ばーとん

FAKEのばーとんのレビュー・感想・評価

FAKE(2016年製作の映画)
1.0
馬鹿々々しい。森達也のアプローチが悪い。冒頭で本映画の趣旨について
「あなたの怒りを撮りたいのではない、あなたの悲しみを撮りたいんです」などと宣言し、心理的な誘導を行っている。結果、佐村河内氏は終始寡黙な悲しみの人を演じる羽目になった。

ああいうタイプの人はとことん調子に乗せて饒舌に語らせた方が絶対に面白い。その饒舌の中から真実、或いは真実の綻びがみえてくる。だのに冒頭の宣言によって「余計なことを喋るな」と共犯者としての黙秘を暗に要求している。そんな風だから新垣氏や神山氏らに取材を拒否される。森みたいな浅薄なブンヤの魂胆なんかとっくに見透かされてるよ。
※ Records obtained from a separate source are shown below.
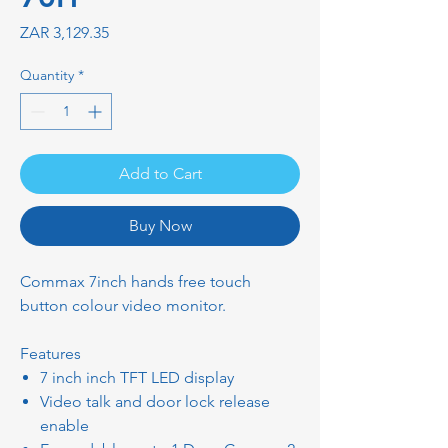
Price
ZAR 3,129.35
Quantity
*
Add to Cart
Buy Now
Commax 7inch hands free touch
button colour video monitor.
Features
7 inch inch TFT LED display
Video talk and door lock release
enable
メディアが糞なのは周知だが、この森という人間もその糞メディアに最も近い男。

クライマックスで佐村河内氏がつくる楽曲が、お世辞にも出来が良いとは言えない粗末なモノなのは仕方ないとして、タイトルが「requiem」とは何の冗談か。そこは絶対に「Fake」だろうが。

ラストカットがまた小賢しい。「冷徹な視線を最後まで失わなかった」というポーズが鼻につくし、真実ってのは単純なものでなくもっと多義的なんだ、といった結論の押し付けが鬱陶しい。おそらくあれは台本だと思うよ。